The size of the Milky Way galaxy has been extended by an additional 1.9 million light years across, but most of it is dark matter, a Durham University paper has revealed.

Astrophysicist Alis Deason, who submitted the research to the Monthly Notices of the Royal Astronomical Society and later uploaded it to arXiv, lead the Durham team aiming to see how far the invisible 'dark' matter extended beyond the visible portion of our galaxy's iconic disk.

"In many analyses of the Milky Way halo its outer boundary is a fundamental constraint", Deason wrote. "Often the choice is subjective, but as we have argued, it is preferable to define a physically and/or observationally motivated outer edge.
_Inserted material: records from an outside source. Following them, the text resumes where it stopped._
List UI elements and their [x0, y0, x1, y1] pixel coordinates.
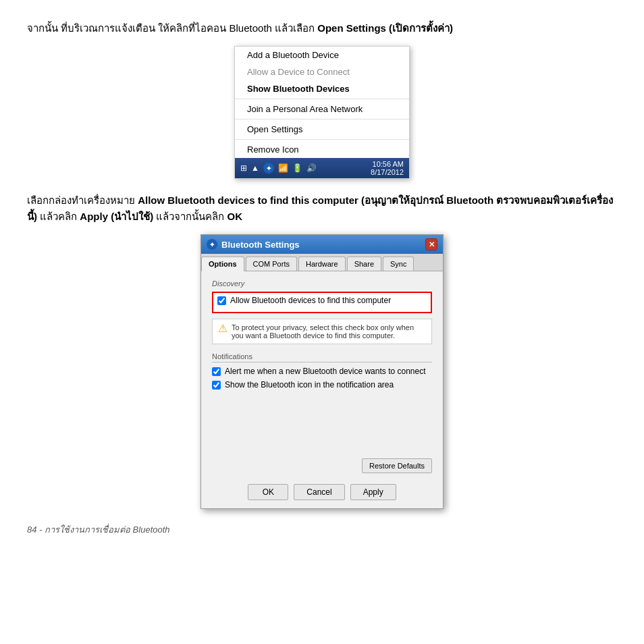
- taskbar-bars-icon: 📶: [278, 163, 288, 173]
- taskbar-strip: ⊞ ▲ ✦ 📶 🔋 🔊 10:56 AM 8/17/2012: [235, 158, 409, 178]
- context-menu-screenshot: Add a Bluetooth Device Allow a Device to…: [27, 46, 617, 179]
- dialog-titlebar: ✦ Bluetooth Settings ✕: [201, 235, 443, 254]
- menu-divider-2: [235, 119, 409, 119]
- para2-bold3: OK: [227, 211, 243, 222]
- menu-item-remove-icon[interactable]: Remove Icon: [235, 141, 409, 158]
- tab-options[interactable]: Options: [201, 257, 244, 271]
- checkbox-allow-label: Allow Bluetooth devices to find this com…: [230, 296, 391, 305]
- dialog-body: Discovery Allow Bluetooth devices to fin…: [201, 271, 443, 458]
- intro-bold-1: Open Settings (เปิดการตั้งค่า): [317, 22, 453, 34]
- warning-box: ⚠ To protect your privacy, select this c…: [212, 319, 432, 344]
- dialog-titlebar-left: ✦ Bluetooth Settings: [207, 239, 300, 250]
- tab-share[interactable]: Share: [347, 257, 381, 271]
- warning-text: To protect your privacy, select this che…: [232, 323, 426, 340]
- restore-row: Restore Defaults: [201, 458, 443, 479]
- checkbox-allow-bluetooth[interactable]: [217, 296, 226, 305]
- checkbox-alert-row: Alert me when a new Bluetooth device wan…: [212, 367, 432, 376]
- taskbar-battery-icon: 🔋: [292, 163, 302, 173]
- intro-text-1: จากนั้น ที่บริเวณการแจ้งเตือน ให้คลิกที่…: [27, 22, 315, 34]
- checkbox-show-row: Show the Bluetooth icon in the notificat…: [212, 380, 432, 390]
- taskbar-time-value: 10:56 AM: [371, 160, 404, 168]
- taskbar-date-value: 8/17/2012: [371, 168, 404, 176]
- menu-divider-1: [235, 99, 409, 99]
- checkbox-show-icon[interactable]: [212, 381, 221, 390]
- menu-item-open-settings[interactable]: Open Settings: [235, 121, 409, 138]
- dialog-tabs: Options COM Ports Hardware Share Sync: [201, 254, 443, 271]
- checkbox-alert-label: Alert me when a new Bluetooth device wan…: [225, 367, 426, 376]
- dialog-button-row: OK Cancel Apply: [201, 479, 443, 508]
- menu-item-show-devices[interactable]: Show Bluetooth Devices: [235, 80, 409, 97]
- menu-item-allow-connect[interactable]: Allow a Device to Connect: [235, 63, 409, 80]
- dialog-screenshot: ✦ Bluetooth Settings ✕ Options COM Ports…: [27, 234, 617, 509]
- ok-button[interactable]: OK: [248, 484, 288, 500]
- taskbar-volume-icon: 🔊: [306, 163, 317, 173]
- context-menu: Add a Bluetooth Device Allow a Device to…: [234, 46, 410, 179]
- notifications-section: Notifications Alert me when a new Blueto…: [212, 352, 432, 390]
- taskbar-icons: ⊞ ▲ ✦ 📶 🔋 🔊: [240, 163, 317, 173]
- allow-bluetooth-highlighted-box: Allow Bluetooth devices to find this com…: [212, 292, 432, 313]
- checkbox-allow-row: Allow Bluetooth devices to find this com…: [217, 296, 427, 305]
- spacer: [212, 396, 432, 450]
- menu-item-join-network[interactable]: Join a Personal Area Network: [235, 101, 409, 117]
- dialog-close-button[interactable]: ✕: [425, 238, 437, 250]
- taskbar-start-icon: ⊞: [240, 163, 247, 173]
- taskbar-arrow-icon: ▲: [251, 163, 259, 173]
- apply-button[interactable]: Apply: [350, 484, 396, 500]
- restore-defaults-button[interactable]: Restore Defaults: [362, 458, 432, 473]
- bluetooth-settings-dialog: ✦ Bluetooth Settings ✕ Options COM Ports…: [200, 234, 444, 509]
- para2-text3: แล้วจากนั้นคลิก: [156, 211, 227, 222]
- dialog-title: Bluetooth Settings: [221, 240, 300, 250]
- footer-note: 84 - การใช้งานการเชื่อมต่อ Bluetooth: [27, 522, 617, 537]
- tab-hardware[interactable]: Hardware: [298, 257, 346, 271]
- checkbox-alert[interactable]: [212, 367, 221, 376]
- discovery-label: Discovery: [212, 279, 432, 288]
- para2-text: เลือกกล่องทำเครื่องหมาย: [27, 194, 135, 206]
- notifications-label: Notifications: [212, 352, 432, 363]
- cancel-button[interactable]: Cancel: [294, 484, 344, 500]
- menu-item-add-bluetooth[interactable]: Add a Bluetooth Device: [235, 47, 409, 63]
- menu-divider-3: [235, 139, 409, 140]
- para2-bold2: Apply (นำไปใช้): [80, 211, 153, 222]
- para2: เลือกกล่องทำเครื่องหมาย Allow Bluetooth …: [27, 192, 617, 225]
- tab-sync[interactable]: Sync: [383, 257, 414, 271]
- taskbar-datetime: 10:56 AM 8/17/2012: [371, 160, 404, 176]
- bluetooth-icon: ✦: [263, 163, 274, 173]
- tab-com-ports[interactable]: COM Ports: [246, 257, 297, 271]
- warning-icon: ⚠: [218, 322, 227, 340]
- para2-text2: แล้วคลิก: [40, 211, 77, 222]
- intro-paragraph: จากนั้น ที่บริเวณการแจ้งเตือน ให้คลิกที่…: [27, 20, 617, 36]
- checkbox-show-label: Show the Bluetooth icon in the notificat…: [225, 380, 394, 390]
- dialog-bluetooth-icon: ✦: [207, 239, 217, 250]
Here we have linked the boundary of the underlying dark matter distribution to the observable stellar halo and the dwarf galaxy population".

The team of astronomers calculated the true size of our galaxy by observing the gravitational pull of neighbouring smaller galaxies.

The galactic disc of the Milky Way, consisting of stars, black holes, planets, moons and other cosmic objects, is thought to be 260,000 light-years across.

The remainder of the galaxy is thought to be a 'dark matter' halo, an outer boundary layer covering the Milky Way which cannot be directly observed, only inferred through measurements upon observable celestial objects.

Astronomers realised that the stars just outside the edge of the disc move faster than they should only if detectable matter is present, also noting that there is a visible drop off in interactions toward the edge, indicating the way dark matter interacts with objects around it.

Using digital simulations, 'dark halos' of other Milky Way-sized galaxies were virtually projected alongside smaller objects in a variety of test runs, creating an imitation of the local group of galaxies, which includes the Milky Way and Andromeda clusters of which we are a part and stretches 9.8 million light years across.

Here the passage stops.